To give an example of what I mean by that, I’ll use BP oil as an example. Normally, you’d measure your success with the rising dividend income from the investment, but in the aftermath of the oil spill, the company had to suspend its dividend due to political pressure from various US government actors, including the President. It would have been stupid to sell the stock after the spill simply because it was not paying a dividend anymore. You would have been “selling low”, and it was reasonable to know that the dividends, overall profits, and stock price would be much higher 5-10 years later. How did I know that at the time? Because the company had over $100+ billion in assets on its balance sheet which it could convert into profits from reserves over time.

That’s very different from a company like Pitney Bowes cutting its dividend. Pitney Bowes cut its dividend in the past year, and had been known for raising its dividends every year since 1980 before the cut. But here is the thing: it is in the mail order business. As in, it deals with physical mail—a dying industry in the United States if I ever saw one.
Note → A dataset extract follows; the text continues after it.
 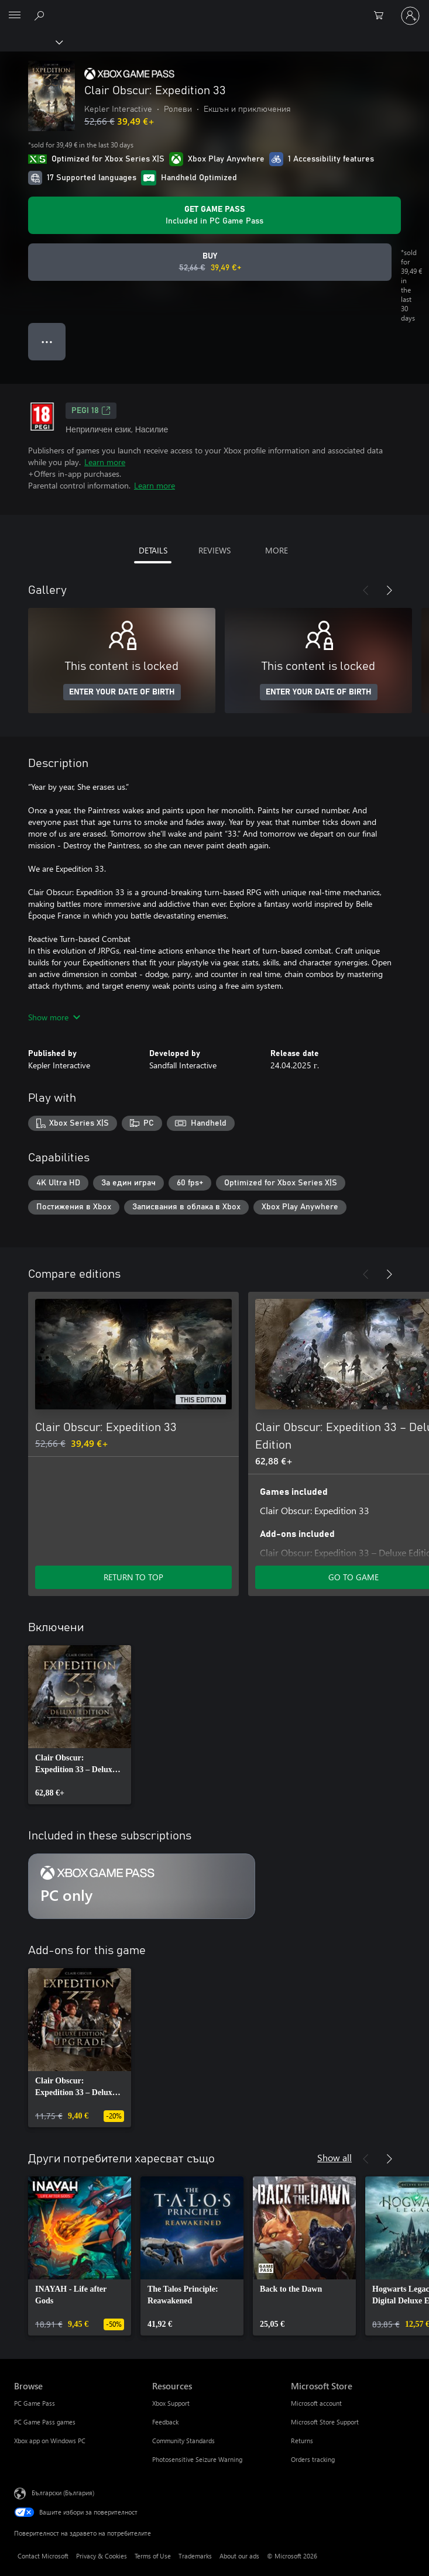 I want to click on Show more, so click(x=54, y=1017).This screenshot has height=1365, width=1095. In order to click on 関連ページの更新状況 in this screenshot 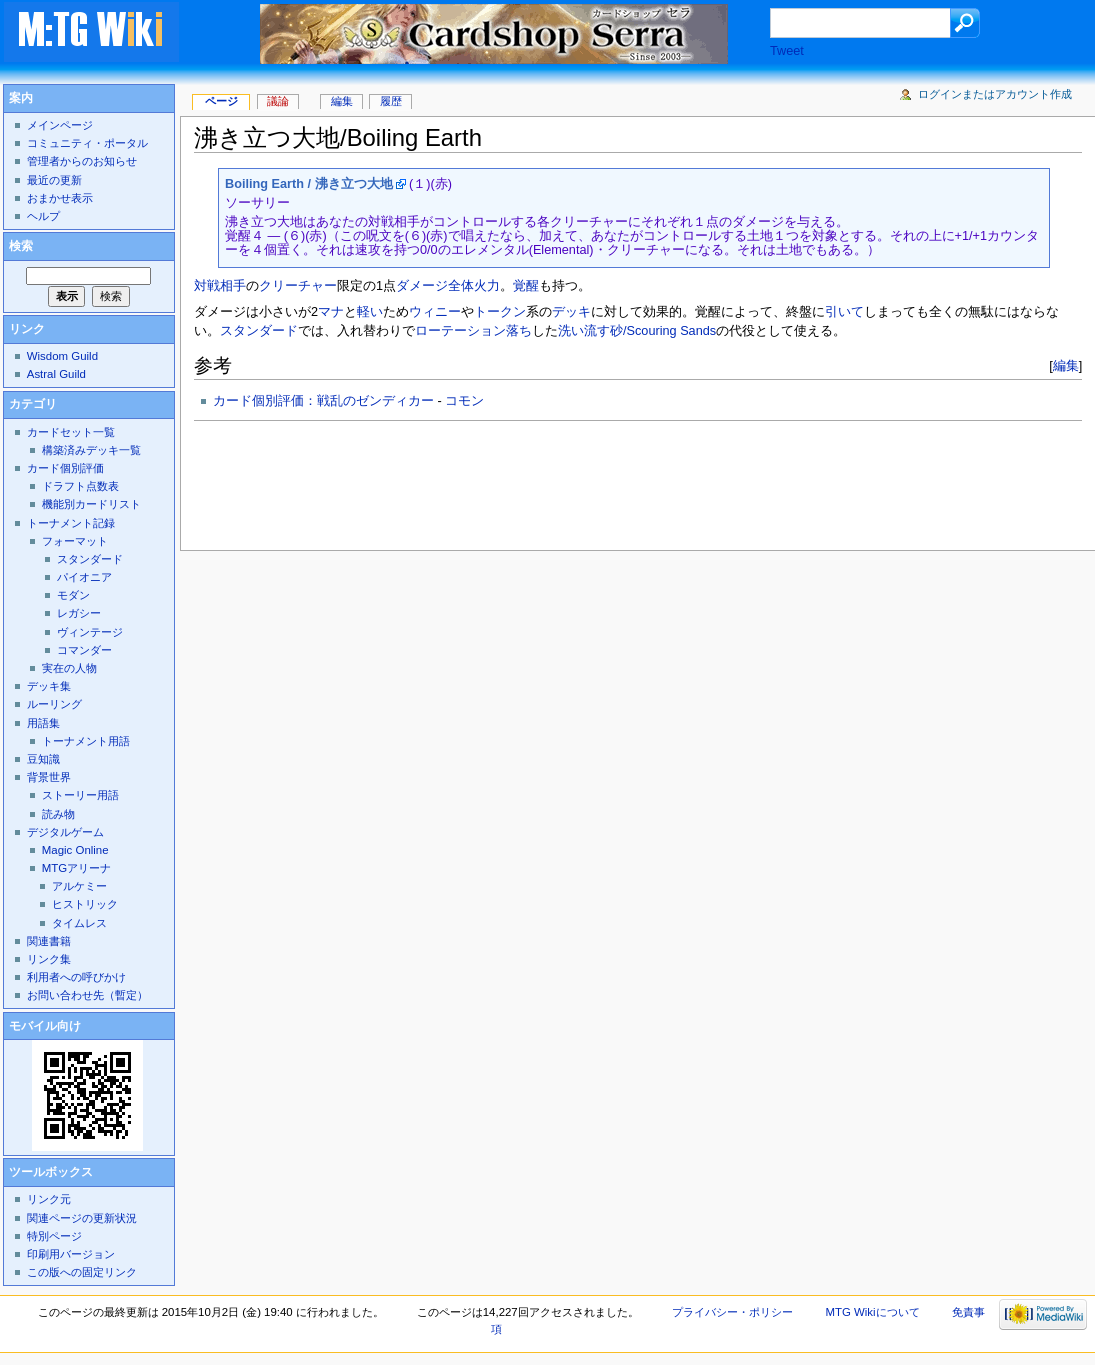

The profits keep declining. The earnings power for the firm is gasping for air. It will most likely go bankrupt at some point in my lifetime. With companies like that, you get the hell out and never look back. The only way Pitney Bowes does well is if it moves into another industry (thinks Wells Fargo going from the wagon to banking powerhouse), but betting on something like that is speculation, not investing.

I think Bogle’s life has been tremendously useful to the small guy retail investor. He diagnoses the right problems in the financial industry, and his solutions are very useful for people who don’t have an active interest in investing. For me, the answer is to buy companies that will be profitable for many years to come, and watch the dividends pile up so you can make new investments that do the same thing. Bogle’s primary focus is on earning market returns that allow you to build wealth. For me, it’s about collecting the cash profits that allow me to make new investments and repeat the process over and over again.